Richness_plot <- ggplot(data=ChannelIslands) +
geom_point(mapping=aes(x=Area, y=Native), color="forestgreen", shape=15, size = 2.5) +
geom_smooth(mapping=aes(x=Area, y=Native), color="forestgreen") +
geom_point(mapping=aes(x=Area, y=Exotic), color="dodgerblue", shape=15, size = 2.5) +
geom_smooth(mapping=aes(x=Area, y=Exotic), color="dodgerblue") +
geom_point(mapping=aes(x=Area, y=Endemic), color="firebrick1", shape=15, size = 2.5) +
geom_smooth(mapping=aes(x=Area, y=Endemic), color="firebrick1") +
theme_gray()
Richness_plot
## `geom_smooth()` using method = 'loess' and formula = 'y ~ x'
## `geom_smooth()` using method = 'loess' and formula = 'y ~ x'
## `geom_smooth()` using method = 'loess' and formula = 'y ~ x'
The slope of the relationship of richness to area of exotic (dodgerblue) and endemic (firebrick1) plant species do not vary much at all. They are both fairly flat, although exotic is slightly steeper so diverges gently as island area increases.

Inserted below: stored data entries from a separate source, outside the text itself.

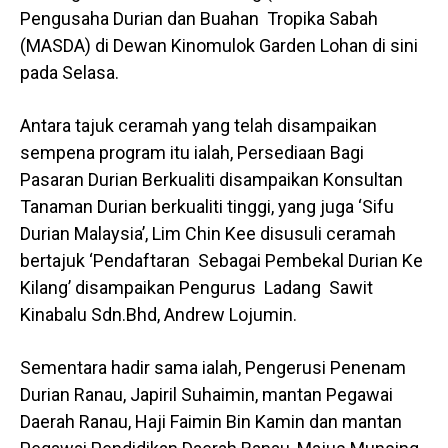
Pengusaha Durian dan Buahan Tropika Sabah
(MASDA) di Dewan Kinomulok Garden Lohan di sini
pada Selasa.
Antara tajuk ceramah yang telah disampaikan
sempena program itu ialah, Persediaan Bagi
Pasaran Durian Berkualiti disampaikan Konsultan
Tanaman Durian berkualiti tinggi, yang juga ‘Sifu
Durian Malaysia’, Lim Chin Kee disusuli ceramah
bertajuk ‘Pendaftaran Sebagai Pembekal Durian Ke
Kilang’ disampaikan Pengurus Ladang Sawit
Kinabalu Sdn.Bhd, Andrew Lojumin.
Sementara hadir sama ialah, Pengerusi Penenam
Durian Ranau, Japiril Suhaimin, mantan Pegawai
Daerah Ranau, Haji Faimin Bin Kamin dan mantan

The native species (forestgreen) slope is much steeper compared to the other two.
mymodel = lm(ChannelIslands$Native ~ ChannelIslands$Area)
summary(mymodel)
##
## Call:
## lm(formula = ChannelIslands$Native ~ ChannelIslands$Area)
##
## Residuals:
## Min 1Q Median 3Q Max
## -57.612 -34.226 -7.542 34.551 61.581
##
## Coefficients:
## Estimate Std. Error t value Pr(>|t|)
## (Intercept) 124.8303 25.9310 4.814 0.002958 **
## ChannelIslands$Area 1.2376 0.1653 7.488 0.000293 ***
## ---
## Signif. codes: 0 '***' 0.001 '**' 0.01 '*' 0.05 '.' 0.1 ' ' 1
##
## Residual standard error: 47.9 on 6 degrees of freedom
## Multiple R-squared: 0.9033, Adjusted R-squared: 0.8872
## F-statistic: 56.07 on 1 and 6 DF, p-value: 0.0002931
ChannelIslands_P4=data.frame(ChannelIslands$Island, ChannelIslands$Dist, mymodel$residuals)
ggplot(ChannelIslands_P4) +
geom_point(mapping=aes(x=ChannelIslands.Dist, y=mymodel.residuals), color = "forestgreen", shape = 15, size = 2.5) +
geom_smooth(mapping=aes(x=ChannelIslands.Dist, y=mymodel.residuals), color="forestgreen") +
xlab("Channel Islands Distance") +
ylab("Residuals") +
ggtitle("Scatter of Residuals and Channel Islands Distance")
## `geom_smooth()` using method = 'loess' and formula = 'y ~ x'
The plot suggests that there is a negative relationship between Channel Island distance and deviation from model richness. This means that far islands have fewer plant species than expected by the Area model.
P4_res_mod <- lm(mymodel.residuals ~ ChannelIslands.Dist, data = ChannelIslands_P4)
summary(P4_res_mod)
##
## Call:
## lm(formula = mymodel.residuals ~ ChannelIslands.Dist, data = ChannelIslands_P4)
##
## Residuals:
## Min 1Q Median 3Q Max
## -37.849 -18.320 8.098 15.904 29.724
##
## Coefficients:
## Estimate Std. Error t value Pr(>|t|)
## (Intercept) 71.3151 20.4815 3.482 0.01311 *
## ChannelIslands.Dist -1.4052 0.3621 -3.880 0.00817 **
## ---
## Signif. codes: 0 '***' 0.001 '**' 0.01 '*' 0.05 '.' 0.1 ' ' 1
##
## Residual standard error: 25.57 on 6 degrees of freedom
## Multiple R-squared: 0.7151, Adjusted R-squared: 0.6676
## F-statistic: 15.06 on 1 and 6 DF, p-value: 0.008167
The model’s summary shows a slope coefficient of -1.4052 and an intercept of 71.3151. This means that there is a negative relationship where as distance increases by 1 unit, the expected residuals decreases by 1.4052. Additionally, at 0.0 distance, one should expect 71.3151 to be the residual. The t-value is -3.880, F-statistic is 15.06, and multiple R-squared value is 0.7151.
90.33% of the total variance in Native richness was be explained by Area. That means there is 9.67% remaining, and 71.51% of this remaining variance is explained by Distance.